Version-Release number of selected component (if applicable):
2.6.32-425.el6.x86_64
lvm2-2.02.100-8.el6 BUILT: Wed Oct 30 09:10:56 CET 2013
lvm2-libs-2.02.100-8.el6 BUILT: Wed Oct 30 09:10:56 CET 2013
lvm2-cluster-2.02.100-8.el6 BUILT: Wed Oct 30 09:10:56 CET 2013
udev-147-2.51.el6 BUILT: Thu Oct 17 13:14:34 CEST 2013
device-mapper-1.02.79-8.el6 BUILT: Wed Oct 30 09:10:56 CET 2013
device-mapper-libs-1.02.79-8.el6 BUILT: Wed Oct 30 09:10:56 CET 2013
device-mapper-event-1.02.79-8.el6 BUILT: Wed Oct 30 09:10:56 CET 2013
device-mapper-event-libs-1.02.79-8.el6 BUILT: Wed Oct 30 09:10:56 CET 2013
device-mapper-persistent-data-0.2.8-2.el6 BUILT: Mon Oct 21 16:14:25 CEST 2013
cmirror-2.02.100-8.el6 BUILT: Wed Oct 30 09:10:56 CET 2013
How reproducible:
Often
Comment 2RHEL Program Management
2013-11-18 22:45:05 UTC
This request was not resolved in time for the current release.
Red Hat invites you to ask your support representative to
propose this request, if still desired, for consideration in
the next release of Red Hat Enterprise Linux.
Comment 3Jonathan Earl Brassow
2014-04-04 22:29:22 UTC
Using the following command to test:
./black_bird -o bp-01 -l /usr/tests/sts-rhel6.5/ -r /usr/tests/sts-rhel6.5/ -e kill_multiple_synced_raid1_4legs
Comment 4Jonathan Earl Brassow
2014-04-07 19:20:54 UTC
Seems to run just fine for me (10+ iterations) if lvmetad isn't used.
I'm running into issues re-enabling devices when lvmetad is used.
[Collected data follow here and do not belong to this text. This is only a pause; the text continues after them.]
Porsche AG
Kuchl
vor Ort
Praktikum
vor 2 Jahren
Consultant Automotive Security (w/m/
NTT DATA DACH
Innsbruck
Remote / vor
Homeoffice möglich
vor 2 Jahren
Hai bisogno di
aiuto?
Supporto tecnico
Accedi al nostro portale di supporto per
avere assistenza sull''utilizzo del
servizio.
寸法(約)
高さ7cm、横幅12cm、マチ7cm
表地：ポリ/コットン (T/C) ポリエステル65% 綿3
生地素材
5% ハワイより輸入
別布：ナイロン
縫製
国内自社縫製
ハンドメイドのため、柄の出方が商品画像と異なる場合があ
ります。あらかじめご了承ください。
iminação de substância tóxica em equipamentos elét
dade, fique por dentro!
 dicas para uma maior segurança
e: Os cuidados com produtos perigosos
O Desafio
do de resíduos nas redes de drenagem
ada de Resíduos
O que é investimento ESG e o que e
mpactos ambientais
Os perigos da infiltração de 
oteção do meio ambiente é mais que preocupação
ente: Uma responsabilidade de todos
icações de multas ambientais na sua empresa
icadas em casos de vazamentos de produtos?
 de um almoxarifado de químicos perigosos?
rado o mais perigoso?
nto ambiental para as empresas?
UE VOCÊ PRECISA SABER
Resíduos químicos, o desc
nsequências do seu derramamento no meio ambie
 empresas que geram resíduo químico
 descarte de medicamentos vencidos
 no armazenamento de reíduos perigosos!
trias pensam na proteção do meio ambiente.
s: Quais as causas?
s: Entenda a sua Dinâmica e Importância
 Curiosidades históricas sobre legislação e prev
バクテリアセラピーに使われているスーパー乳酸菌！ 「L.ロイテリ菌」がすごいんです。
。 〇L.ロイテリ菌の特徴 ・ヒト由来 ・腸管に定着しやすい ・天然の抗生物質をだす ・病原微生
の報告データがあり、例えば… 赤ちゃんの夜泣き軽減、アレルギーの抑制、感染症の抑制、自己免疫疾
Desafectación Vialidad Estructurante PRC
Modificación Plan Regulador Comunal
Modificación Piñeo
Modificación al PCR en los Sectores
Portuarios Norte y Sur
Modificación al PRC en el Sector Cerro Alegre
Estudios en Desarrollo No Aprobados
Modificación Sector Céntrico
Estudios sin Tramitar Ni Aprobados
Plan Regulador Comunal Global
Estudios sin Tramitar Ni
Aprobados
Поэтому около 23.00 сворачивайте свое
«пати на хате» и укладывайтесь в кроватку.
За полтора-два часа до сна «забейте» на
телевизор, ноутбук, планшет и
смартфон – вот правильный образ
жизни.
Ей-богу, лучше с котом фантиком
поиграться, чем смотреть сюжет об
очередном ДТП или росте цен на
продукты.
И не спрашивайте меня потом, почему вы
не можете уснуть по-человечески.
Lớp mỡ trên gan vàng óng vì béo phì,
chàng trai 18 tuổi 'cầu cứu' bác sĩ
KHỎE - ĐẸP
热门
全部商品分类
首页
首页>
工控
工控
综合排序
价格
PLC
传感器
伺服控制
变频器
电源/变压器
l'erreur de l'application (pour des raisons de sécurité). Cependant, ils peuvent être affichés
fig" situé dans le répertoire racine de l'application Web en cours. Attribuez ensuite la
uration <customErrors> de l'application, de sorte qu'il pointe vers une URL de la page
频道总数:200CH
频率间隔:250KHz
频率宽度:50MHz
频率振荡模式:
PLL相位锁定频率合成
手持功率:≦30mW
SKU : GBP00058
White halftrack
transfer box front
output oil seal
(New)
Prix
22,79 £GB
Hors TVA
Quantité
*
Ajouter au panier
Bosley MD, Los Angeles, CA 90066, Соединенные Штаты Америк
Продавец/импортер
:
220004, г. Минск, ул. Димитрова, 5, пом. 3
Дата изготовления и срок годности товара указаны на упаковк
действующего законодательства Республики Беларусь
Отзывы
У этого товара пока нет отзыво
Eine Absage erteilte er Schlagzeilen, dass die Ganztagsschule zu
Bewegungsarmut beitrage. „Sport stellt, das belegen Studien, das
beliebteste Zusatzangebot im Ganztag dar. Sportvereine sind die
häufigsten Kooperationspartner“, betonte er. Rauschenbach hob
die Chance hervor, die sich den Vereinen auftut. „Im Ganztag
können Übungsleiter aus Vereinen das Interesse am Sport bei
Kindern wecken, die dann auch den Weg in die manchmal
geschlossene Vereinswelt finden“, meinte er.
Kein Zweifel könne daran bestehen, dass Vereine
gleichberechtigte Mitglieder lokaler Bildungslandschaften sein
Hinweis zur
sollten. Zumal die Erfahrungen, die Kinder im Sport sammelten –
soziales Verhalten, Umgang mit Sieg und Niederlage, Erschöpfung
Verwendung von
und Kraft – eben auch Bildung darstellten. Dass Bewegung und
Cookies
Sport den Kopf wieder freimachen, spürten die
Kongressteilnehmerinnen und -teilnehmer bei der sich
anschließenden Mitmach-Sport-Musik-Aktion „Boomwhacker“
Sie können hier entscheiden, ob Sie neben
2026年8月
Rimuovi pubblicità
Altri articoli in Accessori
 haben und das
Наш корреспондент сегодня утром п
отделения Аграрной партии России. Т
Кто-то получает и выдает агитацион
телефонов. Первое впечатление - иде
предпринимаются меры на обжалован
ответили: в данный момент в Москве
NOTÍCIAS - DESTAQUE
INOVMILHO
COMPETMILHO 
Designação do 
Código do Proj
I'll work around that and try those tests again.
Comment 5Jonathan Earl Brassow
2014-04-07 20:02:17 UTC
After making the workaround for re-enabling failed devices, lvmetad seems to work fine also.
I am testing the upstream code ATM, so the issue may have been addressed outside RAID code already.
I will attempt 6.5 rpm testing and see if I can reproduce.
Comment 6Jonathan Earl Brassow
2014-04-07 20:48:34 UTC
10 iterations of black_bird with the RHEL6.5 RPMs - no reproduction.
Maybe I'll save this for a weekend or overnight run.
In the meantime, can QA reproduce it?
Comment 9Jonathan Earl Brassow
2014-05-30 17:12:55 UTC
I'm closing this one. If it can be reproduced then we'll reopen, but I think we've given this enough consideration.